It used to be the case that you learned about a travel location through the pamphlets on racks by the hotel door. Samantha Hardcastle is on a mission to change that by linking local community and culture into storied experiences. She has the family legacy to help her achieve this goal. Growing up in the travel industry due to her travel agent mother, she has been part of hospitality experiences her entire life. She takes that legacy to the next level by working with clients to craft micro-experiences that connect tourists with local culture. We talk about her approach and client examples of what it looks like to succeed. We also discuss our cultural relationship with vacation, and how we need more chances to just check out. Finally, she describes how she found her way into experience design, and the way in which she pulls from many different areas to create storied experiences.
For regular listeners of Experience by Design, you’ll know that I have had a bit of travel of late. London. Florence, Italy. Even Lake Placid, New York. To be honest, I don’t like traveling. I like being places, but don’t love the process of getting there. I don’t think I’m alone in that feeling. Travel can be taxing. Being there should be enjoyable. Or some might say an experience.

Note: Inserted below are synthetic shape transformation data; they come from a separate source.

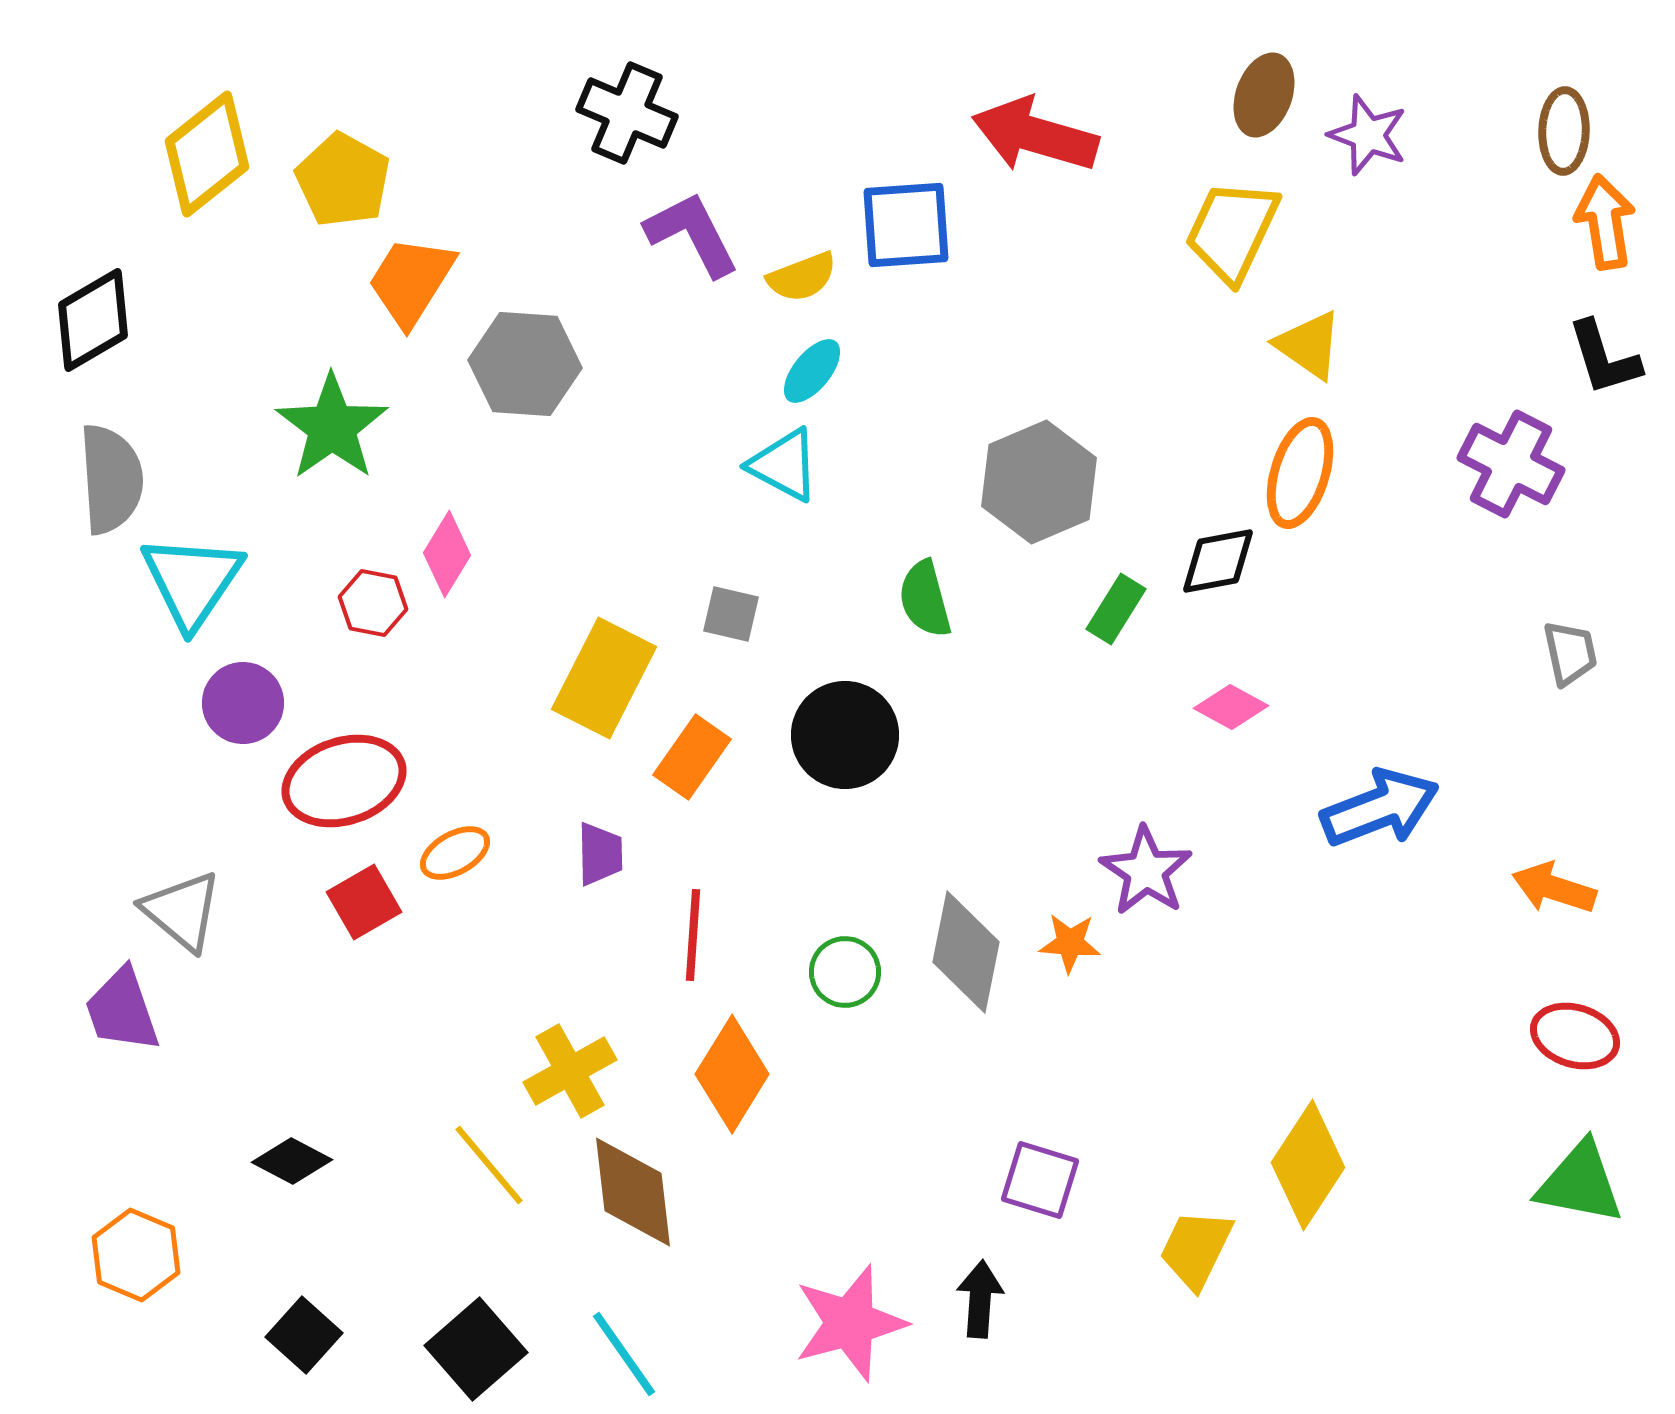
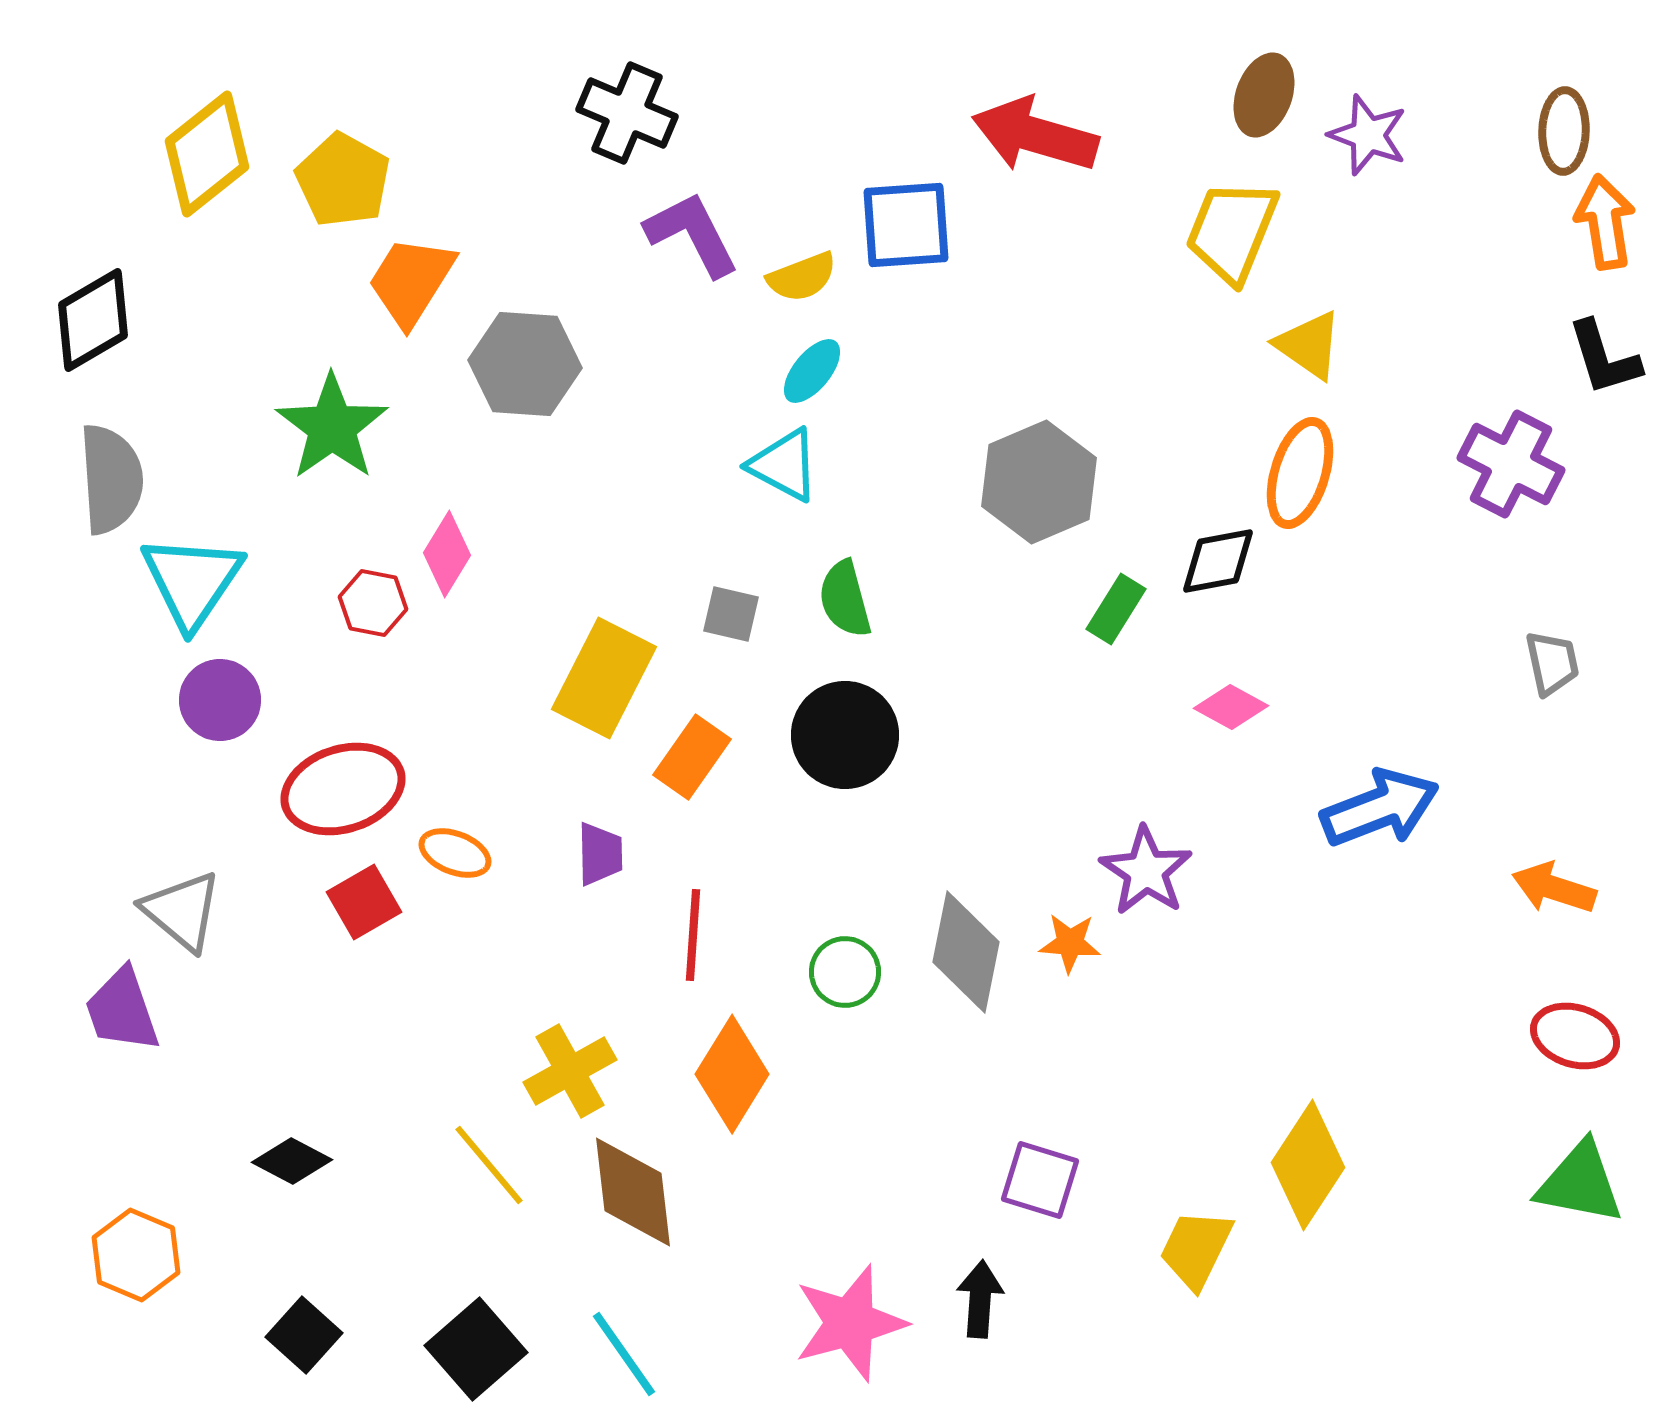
yellow trapezoid at (1232, 231): rotated 3 degrees counterclockwise
green semicircle at (925, 599): moved 80 px left
gray trapezoid at (1570, 653): moved 18 px left, 10 px down
purple circle at (243, 703): moved 23 px left, 3 px up
red ellipse at (344, 781): moved 1 px left, 8 px down
orange ellipse at (455, 853): rotated 50 degrees clockwise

Hospitality is a big part of experience design. In fact, while a lot of attention is given to customer experience, user experience, patient experience, and employee experience, travel and tourism is a major area of work for designers of experiences. Admittedly, it is not something that I have done any work in, but it is something that I have experienced as a person who has traveled.
It used to be the case that you learned about a travel location through the pamphlets on racks by the hotel door. Or some local restaurant. Or a local attraction. These pamphlets don't do much to tell a story about the location you're in. As a result, it can be very difficult to learn about local history and culture. Samantha Hardcastle is on a mission to change that by linking local community and culture into storied experiences.
Samantha grew up in the travel industry, as her mother was a travel agent. She got to see behind the scenes at how things worked. After getting a degree in marketing, her first client was a hotel. Throughout her career, she has sought to create better hospitality and tourism experiences not just for travelers, but for the people who host travelers and the communities in which these places are located.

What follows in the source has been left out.